Выбрать главу

Группа Лазаренко ушла во мрак. В ней было три человека, помимо сержанта: Гулыгин, Карабаш и Лапштарь. И та же история – только двое, Лазаренко и Гулыгин, были кадровыми военными.

Через плетень проползли, как через порожек – он едва выступал над снежным покровом. Дальше шли на четвереньках. Наделы сельчан не везде смыкались – обозначился проход между скособоченными оградами. Ноги тонули в снегу, шли медленно. Эта часть деревни казалась вымершей, чернели просевшие в землю строения. Снег нависал над стрехами, придавливал крыши. Пахло дымком. Где-то в стороне разговаривали люди. Чужаки в деревню пока не прибыли.

Шубин первым выбрался к дороге, присел за скособоченной трансформаторной будкой – яркой приметой гибнущей цивилизации. Обозначилась деревенская улица, она же единственная артерия, связывающая несколько населенных пунктов. В пределах деревни дорогу почистили. Она убегала на запад – взбиралась на покатый холм, терялась в еловом лесу. На восток еще не прочистили – руки не дошли. Лазаренко был прав: не для себя старались.

Глеб присел за будкой, осмотрелся. В спину дышал Гончар, обходился без комментариев.

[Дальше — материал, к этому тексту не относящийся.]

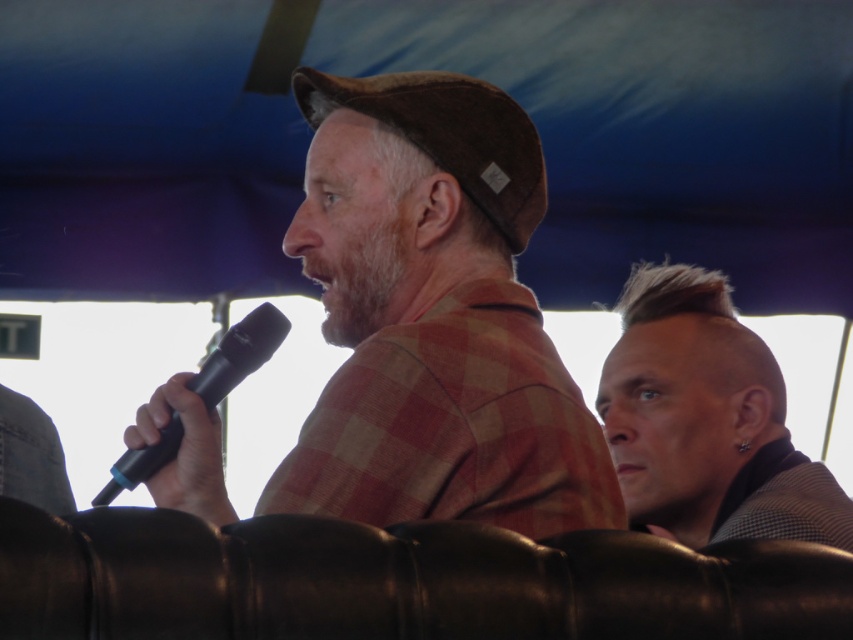 Question: Is brown woolen cap at center below black matte microphone at center?

Choices:
 (A) no
 (B) yes

Answer: (A)

Question: Can you confirm if brown woolen cap at center is thinner than black matte microphone at center?

Choices:
 (A) no
 (B) yes

Answer: (A)

Question: Is brown woolen cap at center in front of sleek silver hair at right?

Choices:
 (A) no
 (B) yes

Answer: (B)

Question: Estimate the real-world distances between objects in this image. Which object is closer to the sleek silver hair at right?

Choices:
 (A) black matte microphone at center
 (B) brown woolen cap at center

Answer: (B)

Question: Estimate the real-world distances between objects in this image. Which object is closer to the sleek silver hair at right?

Choices:
 (A) black matte microphone at center
 (B) brown woolen cap at center

Answer: (B)

Question: Among these points, which one is nearest to the camera?

Choices:
 (A) (238, 376)
 (B) (677, 442)

Answer: (A) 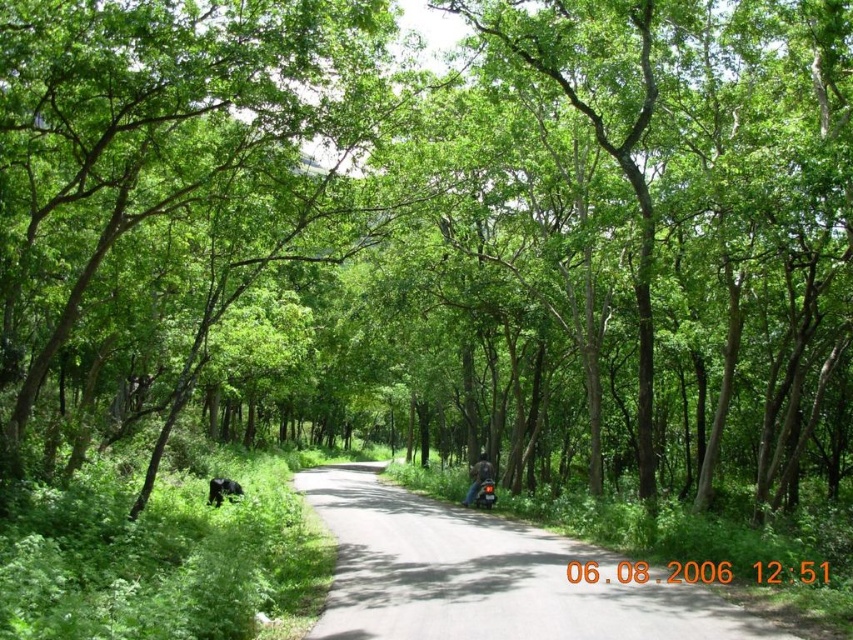 Question: Is asphalt road at center thinner than shiny black motorcycle at center?

Choices:
 (A) yes
 (B) no

Answer: (B)

Question: Does asphalt road at center appear over shiny black motorcycle at center?

Choices:
 (A) no
 (B) yes

Answer: (B)

Question: Is leather jacket at center to the right of shiny black motorcycle at center from the viewer's perspective?

Choices:
 (A) yes
 (B) no

Answer: (B)

Question: Estimate the real-world distances between objects in this image. Which object is closer to the asphalt road at center?

Choices:
 (A) leather jacket at center
 (B) shiny black motorcycle at center

Answer: (B)

Question: Which object is the farthest from the shiny black motorcycle at center?

Choices:
 (A) asphalt road at center
 (B) leather jacket at center

Answer: (A)

Question: Which of the following is the farthest from the observer?

Choices:
 (A) shiny black motorcycle at center
 (B) leather jacket at center

Answer: (B) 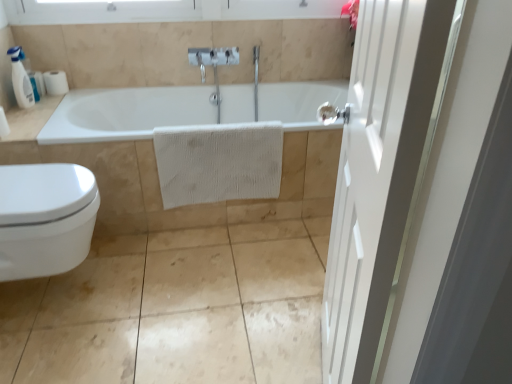 The width and height of the screenshot is (512, 384). Identify the location of vacant space underneath white glossy counter top at upper left (from a real-world perspective). (32, 116). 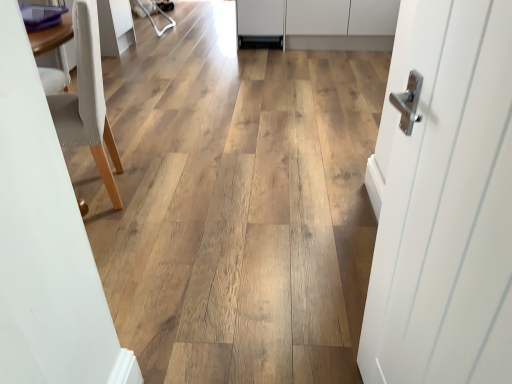 At what (x,y) coordinates should I click in order to perform the action: click on vacant space in front of white matte cabinet at upper center. Please return your answer as a coordinate pair (x, y). Looking at the image, I should click on (284, 72). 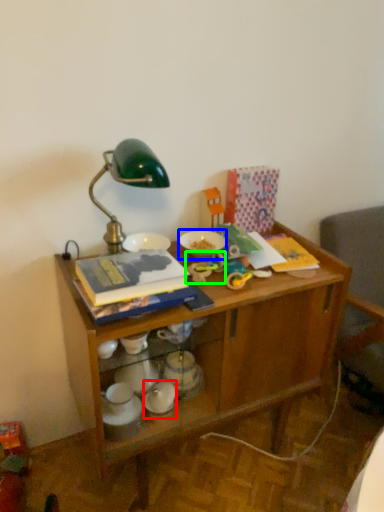 Question: Which object is positioned closest to tableware (highlighted by a red box)? Select from tableware (highlighted by a blue box) and toy (highlighted by a green box).

Choices:
 (A) tableware
 (B) toy

Answer: (B) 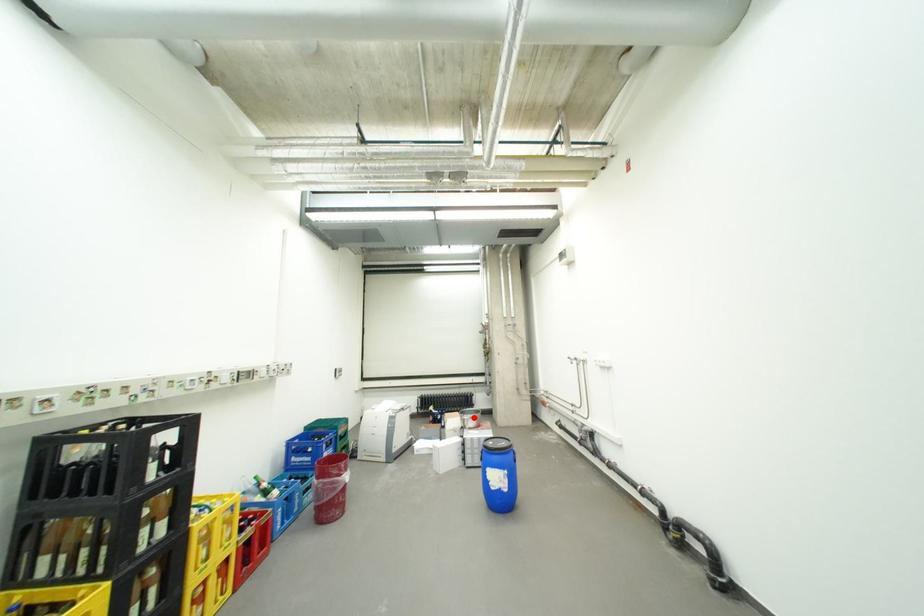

Дорога была сравнительно широкой. Привести такую в порядок – и можно всю армию провести. Вдоль заборов высились рукотворные сугробы. Шубин бросил через плечо: всем оставаться на месте, не отсвечивать. Разведчики послушно отступили в переулок, отполз Гончар.

На другой стороне что-то происходило. Глухо смеялась женщина, потом захлопнулась дверь, и смех затих. Наперебой заговорили мужчины, потом тоже замолчали. Проплыла над оградой шапка-ушанка, скрипнула дверь сарая. Справа на дороге появились двое, двигались на запад. Коренастые мужики в телогрейках – они прошли мимо, негромко переговариваясь, зашли в калитку. На крыльце обстучали ноги, заскрипела дверь.

– Петрович, когда ты ее смажешь? – проворчал недовольный голос.

Изба была вместительной. Она смотрелась опрятно, в отличие от соседних. Дорожку к крыльцу недавно прочистили, как и скаты крыши. На крыльце мерцал огонек папиросы. Люди на морозе долго не курили, несколько затяжек и – обратно в дом. Потом из избы вышла женщина, быстро просеменила по дорожке, отперла калитку и побежала по деревне. Стало тихо, только из избы проистекал монотонный гул.

– Товарищ лейтенант, скоро немцы появятся, на Клин пойдут, – забормотал в спину Гончар. – Местные предатели их ждут, хлебом-солью встречать собираются. Не сожгли наши эту деревню, недоглядели…

Увы, не в каждом населенном пункте оккупантов встречали как должно – огнем из берданок, злобой и презрением. Недовольных советскими порядками скопилось предостаточно. Одни ненавидели большевистскую власть, подарившую народу колхозы, другие тряслись за свою жизнь. Откуда взялись все эти люди, еще вчера – законопослушные, преданные революции граждане?

Масла в огонь подлил приказ Ставки ВГК № 428 четырехдневной давности. Документ предписывал лишать германскую армию возможности останавливаться в селах, выгонять захватчиков на холод в чистое поле, выкуривать из теплых помещений и убежищ. С этой целью в немецкий тыл забрасывались диверсионные группы – разрушать и сжигать дотла населенные пункты, пригодные для постоя немецкой армии.

Напротив выделялся такой же переулок, в нем обозначились смутные фигуры – сержант Лазаренко и его часть группы. Разведчики залегли, лишь один силуэт колебался в морозном воздухе. Глеб оторвался от будки, показал на избу. Наблюдатель отозвался условным знаком: понял вас.

Несколько человек перебежали дорогу, присели под оградой, слились с сугробами. С другой стороны перебрались бойцы Лазаренко, разбежались по задворкам. Глеб отомкнул калитку и побежал, пригнувшись, к крыльцу.

– Вербин, за мной, остальным рассредоточиться…

У крыльца уже сидел на корточках сержант Лазаренко. За его спиной маячил кто-то еще – кажется, Гулыгин, вечно мрачный, язвительный, потерявший в Можайске всю семью, включая двух несовершеннолетних детей.